New Selenium Approach

In [None]:
%pip install selenium

In [None]:
# This scrapes prices from a product page using Selenium and Firefox WebDriver

from selenium import webdriver
from selenium.webdriver.common.by import By
from selenium.webdriver.firefox.service import Service
from selenium.webdriver.firefox.options import Options

# Start browser
service = Service()
options = Options()
options.headless = True  # Run browser in headless mode for notebooks
driver = webdriver.Firefox(service=service, options=options)

# Open the page
driver.get('https://www.bulksupplements.com/products/wheatgrass-powder-2')  # Replace with your URL

# Find all price elements inside the container
prices = driver.find_elements(By.CLASS_NAME, 'product-info__price')

# Print prices
for price in prices:
    print(price.text)

# Close browser
driver.quit()

In [None]:
# This scrapes different sizes and their prices from a product page using Selenium and Firefox WebDriver

from selenium import webdriver
from selenium.webdriver.common.by import By
from selenium.webdriver.firefox.service import Service
from selenium.webdriver.firefox.options import Options
import time

service = Service()
options = Options()
options.headless = True
driver = webdriver.Firefox(service=service, options=options)

driver.get('https://www.bulksupplements.com/products/wheatgrass-powder-2')
time.sleep(2)

# Step 1: Select "Powder" if there's a type picker
try:
    powder_button = driver.find_element(By.XPATH, "//button[contains(., 'Powder')]")
    powder_button.click()
    time.sleep(1)
except Exception:
    print("Powder button not found or already selected.")

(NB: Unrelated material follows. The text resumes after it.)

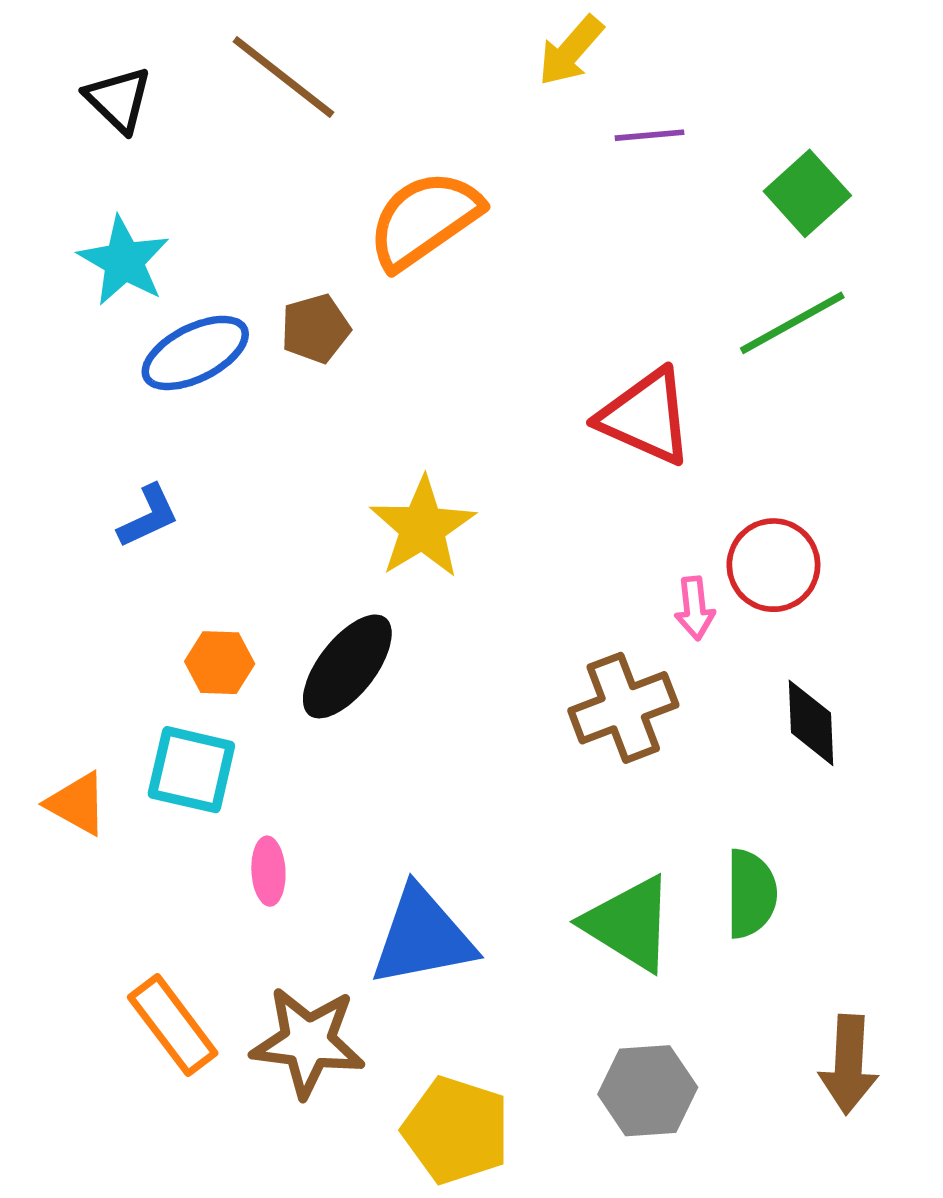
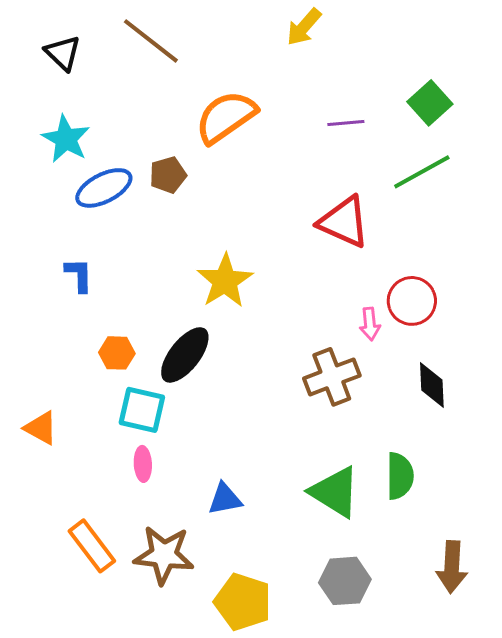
purple line: (650, 135) -> (346, 123), moved
blue L-shape: (148, 516) -> (79, 275), turned -66
cyan square: (191, 770) -> (142, 410), moved
blue triangle: (422, 937) -> (225, 499), size x0.6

# Step 2: Find the correct fieldset for "Size:"
size_fieldset = None
fieldsets = driver.find_elements(By.CSS_SELECTOR, "fieldset.variant-picker__option")
for fs in fieldsets:
    try:
        legend = fs.find_element(By.TAG_NAME, "legend")
        if legend.text.strip() == "Size:":
            size_fieldset = fs
            break
    except Exception:
        continue

if size_fieldset:
    size_radios = size_fieldset.find_elements(By.CSS_SELECTOR, "input[type='radio']")
    for radio in size_radios:
        try:
            label = size_fieldset.find_element(By.CSS_SELECTOR, f"label[for='{radio.get_attribute('id')}']")
            if not label.text.strip():
                continue  # Skip if label text is empty
        except Exception:
            continue  # Skip if label not found
        driver.execute_script("arguments[0].click();", radio)
        time.sleep(1)
        try:
            price = driver.find_element(By.CLASS_NAME, 'product-info__price').text
        except Exception:
            continue  # Skip if price not found
        print(f"Size: {label.text} | Price: {price}")
else:
    print("No fieldset with legend 'Size:' found.")

driver.quit()

In [None]:
from selenium import webdriver
from selenium.webdriver.common.by import By
from selenium.webdriver.firefox.service import Service
from selenium.webdriver.firefox.options import Options
import time

service = Service()
options = Options()
options.headless = True
driver = webdriver.Firefox(service=service, options=options)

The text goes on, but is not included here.